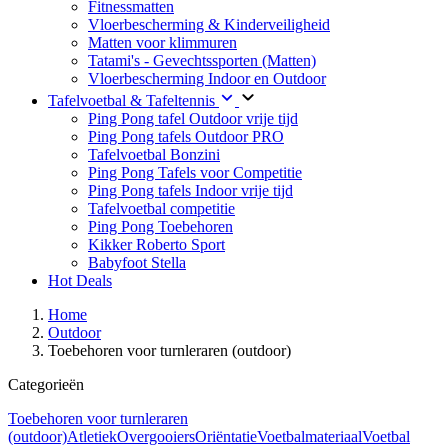
Fitnessmatten
Vloerbescherming & Kinderveiligheid
Matten voor klimmuren
Tatami's - Gevechtssporten (Matten)
Vloerbescherming Indoor en Outdoor
Tafelvoetbal & Tafeltennis
Ping Pong tafel Outdoor vrije tijd
Ping Pong tafels Outdoor PRO
Tafelvoetbal Bonzini
Ping Pong Tafels voor Competitie
Ping Pong tafels Indoor vrije tijd
Tafelvoetbal competitie
Ping Pong Toebehoren
Kikker Roberto Sport
Babyfoot Stella
Hot Deals
Home
Outdoor
Toebehoren voor turnleraren (outdoor)
Categorieën
Toebehoren voor turnleraren
(outdoor)
Atletiek
Overgooiers
Oriëntatie
Voetbalmateriaal
Voetbal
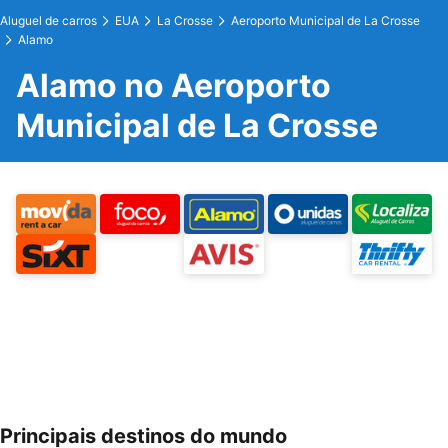
Aluguel de carros
EUA
La Crosse
Aeroporto Municipal de La Crosse
Alamo
Alamo no Aeroporto
Municipal de La Crosse
Principais destinos do mundo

━━━━━━━━━━━━━━━━

### WHAT TO PRODUCE
Find the word "Pong" in the records. Copy every line it appears in.

### ANSWER
Ping Pong tafel Outdoor vrije tijd
Ping Pong tafels Outdoor PRO
Ping Pong Tafels voor Competitie
Ping Pong tafels Indoor vrije tijd
Ping Pong Toebehoren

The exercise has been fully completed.